2. The foregoing illustration shows no unmindfulness of the truth that we cannot find a likeness to the everlasting God. It shows from what is possible in created being the unreasonableness of pronouncing a certain constitution impossible in the uncreated Being. “Wonderful Being! who has only to tell what He is to make Himself more inscrutable.”

IV. Note the practical character of the doctrine of the Trinity.

1. The whole of Christianity falls to pieces, if you destroy this doctrine. If this doctrine be false, Christ Jesus is nothing more than a man, and the Holy Ghost a creature of quality. That truth cannot be a barren speculation which may not be believed or disbelieved without affecting the Christian character.
2. Reflect upon prayer. Prayer must be prescribed and regulated by the doctrine of the Trinity. It is a false god whom man worships, if he adores Unity in which there is no Trinity. The heathen bows down before a stock or a stone, the Socinian before a Godhead in which there is no Son and no Holy Spirit. Without a Trinity, man must save himself; with a Trinity, he is to be saved through Christ.

3. Our duty. Whilst no likeness can be found to the invisible uncreated God, we are to study conformity to the image of His Son. Resemblance to Christ is the nearest approach to resemblance to God (Colossians 3:4). See Outline: THE TRINITY IN UNITY, vol. i. pp. 133, 134.—Henry Melvill, B.D.: Sermons, vol. ii. pp. 284–308.

The passage suggests:—
I. That the greatest things in the material world are nothing to God. The ocean, the heaven, the earth (Isaiah 40:12; Psalms 33:8).

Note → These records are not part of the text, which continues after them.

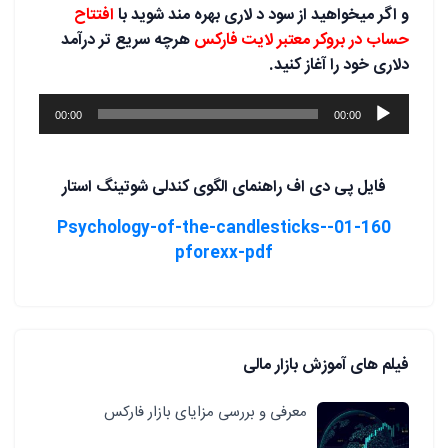
و اگر میخواهید از سود د لاری بهره مند شوید با
افتتاح
حساب در بروکر معتبر لایت فارکس
هرچه سریع تر درآمد
دلاری خود را آغاز کنید.
پخش‌کننده
00:00
00:00
صوت
فایل پی دی اف راهنمای الگوی کندلی شوتینگ استار
01-160-Psychology-of-the-candlesticks-
pforexx-pdf
فیلم های آموزش بازار مالی
معرفی و بررسی مزایای بازار فارکس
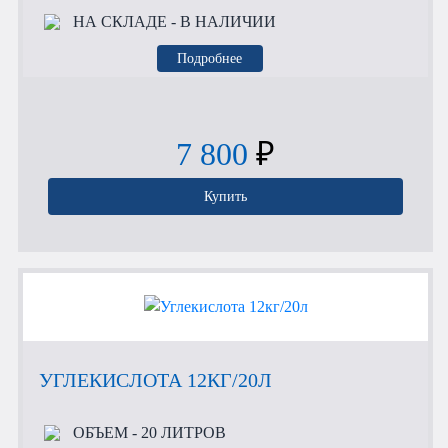
НА СКЛАДЕ
- В НАЛИЧИИ
Подробнее
7 800
₽
Купить
УГЛЕКИСЛОТА 12КГ/20Л
ОБЪЕМ
- 20 ЛИТРОВ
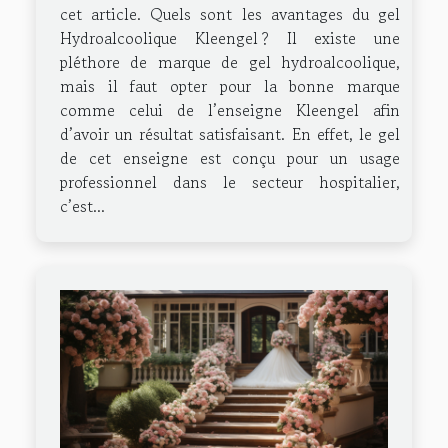
cet article. Quels sont les avantages du gel
Hydroalcoolique Kleengel ? Il existe une
pléthore de marque de gel hydroalcoolique,
mais il faut opter pour la bonne marque
comme celui de l’enseigne Kleengel afin
d’avoir un résultat satisfaisant. En effet, le gel
de cet enseigne est conçu pour un usage
professionnel dans le secteur hospitalier,
c’est...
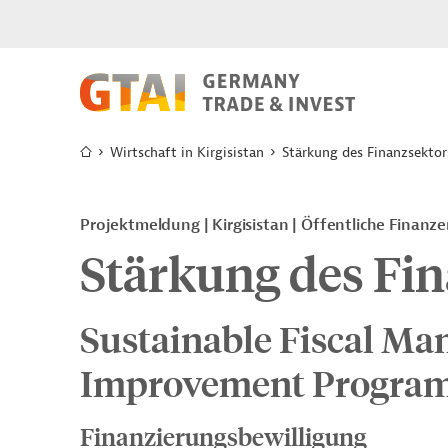
Wirtschaft in Kirgisistan
Stärkung des Finanzsektor
Projektmeldung
Kirgisistan
Öffentliche Finanze
Stärkung des Fi
Sustainable Fiscal M
Improvement Progra
Finanzierungsbewilligung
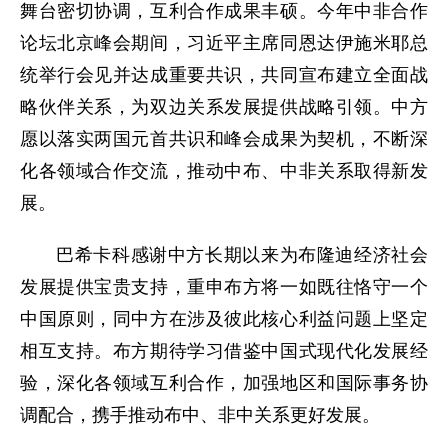
舞台密切协调，互利合作成果丰硕。今年中非合作
论坛北京峰会期间，习近平主席同恩达伊施米耶总
统举行会见并达成重要共识，共同宣布建立全面战
略伙伴关系，为双边关系发展提供战略引领。中方
愿以落实两国元首共识和峰会成果为契机，不断深
化各领域合作交流，推动中布、中非关系取得新发
展。
巴希卡科感谢中方长期以来为布隆迪经济社会
发展提供宝贵支持，重申布方将一如既往恪守一个
中国原则，同中方在涉及彼此核心利益问题上坚定
相互支持。布方期待学习借鉴中国式现代化发展经
验，深化各领域互利合作，加强地区和国际事务协
调配合，携手推动布中、非中关系更好发展。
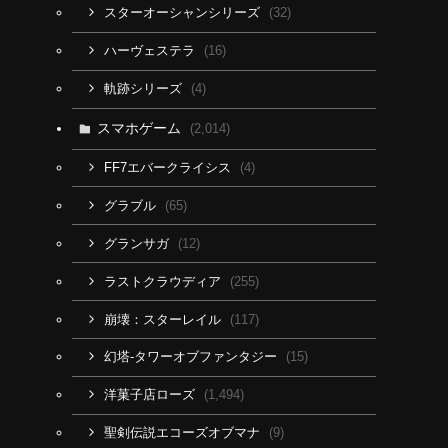
(32)
スターオーシャンシリーズ
(16)
ハーヴェステラ
(4)
軌跡シリーズ
スマホゲーム
(2,014)
(4)
FF7エバークライシス
(65)
グラブル
(12)
グランサガ
(255)
ラストクラウディア
(117)
崩壊：スターレイル
(15)
幻塔-タワーオブファンタジー
(1,494)
洋菓子店ローズ
(9)
聖剣伝説エコーズオブマナ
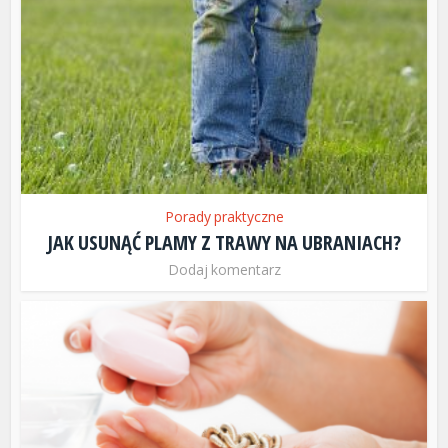
Porady praktyczne
JAK USUNĄĆ PLAMY Z TRAWY NA UBRANIACH?
Dodaj komentarz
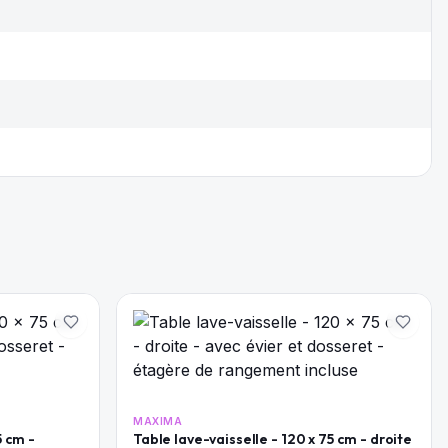
MAXIMA
5 cm -
Table lave-vaisselle - 120 x 75 cm - droite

II. That the greatest minds in the spiritual universe are nothing to Him (Isaiah 40:13). He is uninstructible: the only Being in the universe who is so. He is absolutely original: the only such Being. We talk of original thinkers; such creatures are mere fictions. He being so independent of all minds:—

1. His universe must be regarded as the expression of Himself. No other being had a hand in it (H. E. I. 1491–1497; P. D. 631).

2. His laws are the revelation of Himself. No one counselled Him in His legislation.

3. His conduct is absolutely irresponsible. He is answerable to no one. He alone is irresponsible, and He alone can be trusted with irresponsibility.

III. That the greatest institutions in human society are nothing to Him. Nations are the greatest things in human institutions. Nations, with their monarchs, courts, armies—Babylon, Persia, Greece, Rome—these are great things in history (Isaiah 40:15). Islands (Isaiah 40:15).

IV. That the greatest productions of human labour are nothing to Him. Perhaps in all ages the highest productions of human genius have been in connection with religion. Religion has had the finest architecture, carvings, sculpture, paintings, &c. But what are they to Him? (Isaiah 40:18).

CONCLUSION.—How great is God! Well might the Moslems cry in their prayers, Allah hûakbar!—“God is great.” “There is,” said an eloquent French preacher, “nothing great but God” (P. D. 1493, 1502, 1508).—David Thomas, D.D.: The Homilist, Editor’s Series, vol. xi. p. 167.